Majikan tempatnya bekerja memang langsung melarikan Said ke rumah sakit, ia kemudian dirawat selama 10 bulan. Tak berapa lama kemudian Said dipulangkan oleh pihak perusahaan yang mempekerjakannya. Said sempat protes karena ia merasa sudah sembuh dan dapat bekerja lagi, namun sayangnya perusahaan tidak mau menerima Said kembali. Bulan Juni 2016 Said dipulangkan oleh perusahaan dari Taiwan langsung menuju Indonesia.
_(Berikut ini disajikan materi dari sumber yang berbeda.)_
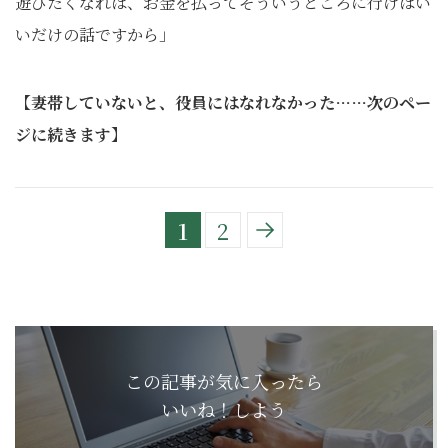
遊びたくなれば、お金を払ってそういうところに行けばい
いだけの話ですから」
【妻帯していないと、役員にはなれなかった……次のペー
ジに続きます】
1
2
この記事が気に入ったら
いいね！しよう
Beberapa hari setelah kepulangan, Said langsung menuju PJTKI yang memberangkatkannya untuk meminta bantuan klaim asuransi. Bukannya menolong, pihak PJTKI malah meminta uang sebesar 15 juta dengan alasan pelunasan tanggungan bank untuk biaya penempatan. Said kemudian memberikan uang 15 juta dan pihak PJTKI berjanji akan membantu dalam proses klaim asuransi. Sayangnya setelah membayar 15 juta untuk menebus dokumen, pihak PJTKI enggan menguruskan klaim asuransi di Indonesia. Said malah diminta mengurus sendiri persyaratan klaim untuk mendapat surat keterangan dari dokter atau rumah sakit di Taiwan.
Said baru menyadari bahwa ia telah dirugikan oleh PJTKI beberapa hari kemudian dan melaporkan kasusnya pada DPN SBMI. Said menuntut agar PJTKI mengembalikan kelebihan biaya penempatan yang sudah dibayarkannya karena seharusnya biaya penempatan sektor formal hanya sekitar 10 juta saja. Ia juga meminta pada PJTKI agar bertanggung jawab dan menguruskan klaim asuransi akibat kecelakaan kerja yang dialaminya.